Gee thanks. If that all sounds a bit nerdy, consider this. When the new rules were brought out, it seemed that people could build up pension pots which, if they died early, could be transferred to their children's pensions. Now that will be taxed. OK, you might think, it would be part of the estate and be taxed at 40 per cent. Er, no. It will be much higher because you pay tax back both on the unused pot as well as the estate.
So what happens next? The pension industry is moving in the right direction but is burdened by huge complexity. This is the fault of the Chancellor. Not only does he behave in an almost abusive way towards the industry, he is treating the private sector workers much worse than the public sector ones, for it cannot be right that he can get a better pension than anyone in the private sector is allowed to save for. But he cannot fix the problem because he has in fair measure caused it. So simplifying pension regulation will have to be done by someone else.
The dismal science gets into our hearts and minds
Anyone who believes economists only concern themselves with neo-classical endogenous growth theory - as in the speech Ed Balls wrote for Gordon Brown when he was still in opposition - should glance down the list of papers being delivered to the Royal Economic Society's annual conference this week. They show how economics can not only explain some aspects of human behaviour but guide policies to make them more effective.

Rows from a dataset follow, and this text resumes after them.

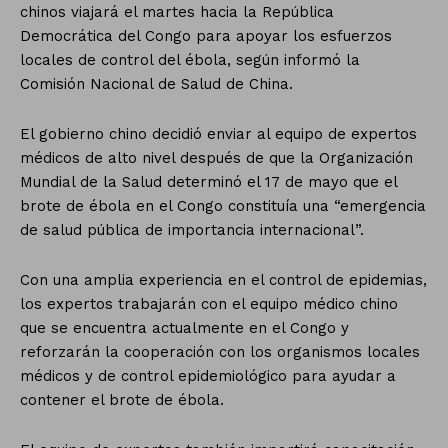
chinos viajará el martes hacia la República
Democrática del Congo para apoyar los esfuerzos
locales de control del ébola, según informó la
Comisión Nacional de Salud de China.
El gobierno chino decidió enviar al equipo de expertos
médicos de alto nivel después de que la Organización
Mundial de la Salud determinó el 17 de mayo que el
brote de ébola en el Congo constituía una “emergencia
de salud pública de importancia internacional”.
Con una amplia experiencia en el control de epidemias,
los expertos trabajarán con el equipo médico chino
que se encuentra actualmente en el Congo y
reforzarán la cooperación con los organismos locales
médicos y de control epidemiológico para ayudar a
contener el brote de ébola.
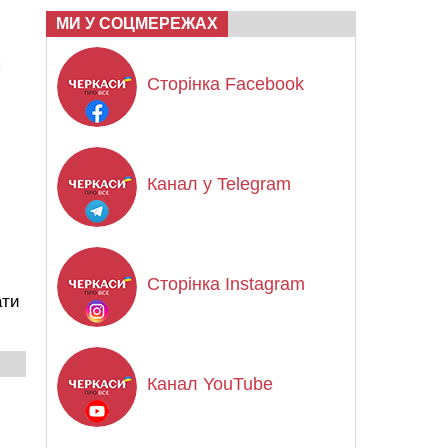
МИ У СОЦМЕРЕЖАХ
я
Сторінка Facebook
Канал у Telegram
Сторінка Instagram
ати
Канал YouTube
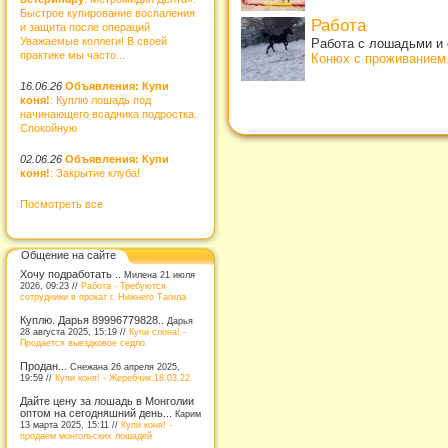
Быстрое купирование воспаления
Работа
и защита после операций
Уважаемые коллеги! В своей
Работа с лошадьми и 
практике мы часто...
Конюх с проживанием
16.06.26
Объявления: Купи
коня!
: Куплю лошадь под
начинающего всадника подростка.
Спокойную
02.06.26
Объявления: Купи
коня!
: Закрытие клуба!
Посмотреть все
Общение на сайте
Хочу подработать ..
Милена 21 июля
2026, 09:23 //
Работа - Требуются
сотрудники в прокат г. Нижнего Тагила
Куплю. Дарья 89996779828..
Дарья
28 августа 2025, 15:19 //
Купи слона! -
Продается выездковое седло
Продан...
Снежана 26 апреля 2025,
19:59 //
Купи коня! - Жеребчик.18.03.22
Дайте цену за лошадь в Монголии
оптом на сегодняшний день...
Карим
13 марта 2025, 15:11 //
Купи коня! -
продаем монгольских лошадей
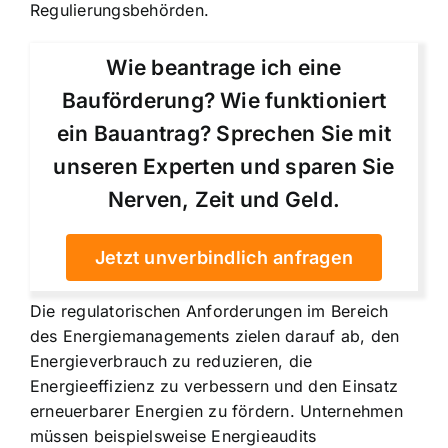
Regulierungsbehörden.
Wie beantrage ich eine
Bauförderung? Wie funktioniert
ein Bauantrag? Sprechen Sie mit
unseren Experten und sparen Sie
Nerven, Zeit und Geld.
Jetzt unverbindlich anfragen
Die regulatorischen Anforderungen im Bereich
des Energiemanagements zielen darauf ab, den
Energieverbrauch zu reduzieren, die
Energieeffizienz zu verbessern und den Einsatz
erneuerbarer Energien zu fördern. Unternehmen
müssen beispielsweise Energieaudits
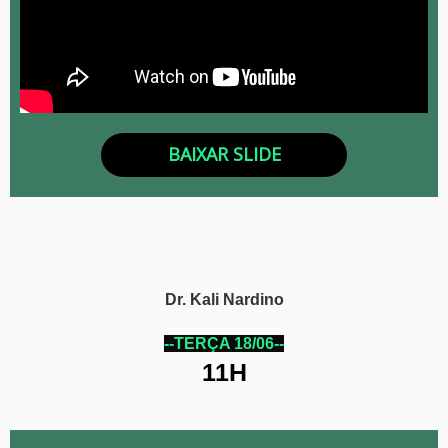
BAIXAR SLIDE
Dr. Kali Nardino
--TERÇA 18/06--
11H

For example, on the NHS, there is a paper by Professor Neil Rickman and others showing how financial incentives and risk management in hospitals can help cut the instance of infections such as MRSA. Meanwhile, Professor Alvin Roth will demonstrate how market systems can help ease the shortages of kidneys for transplant. He will also show how New York and Boston have adopted a new system for parental choice of schools.
Other papers look at more quirky aspects of the way we make our choices. For example, students who are friends tend to pick the same company for their mobile phones. If that is unsurprising, what about the finding that Italian students tend to pick the same operator as their mothers rather than their fathers?
Another example is how women change their behaviour if they think they are likely to get divorced - they increase their hours at work - and when households default on their debts. Apparently, people tend to default not because they genuinely cannot pay but because, weighing up the benefits and penalties, they decide whether it is advantageous to do so.
The range of these papers is extraordinary. Aside from the examples cited above, they look at big issues such as happiness across Europe (despite the stereo-types, Scandinavians are happier than Mediterraneans) and the impact of religion on behaviour. And they look at smaller issues such as how contestants on TV quiz shows make their decisions.
The common theme, though, is how broad the subject of economics has become and how it can help us all understand how the world works. I should disclose that I am on the Royal Economic Society's council, but I do believe that the more it can get this message across, the more likely it is that policy makers will make better decisions... even if it is just how to sell mobile phone services to Italian mothers.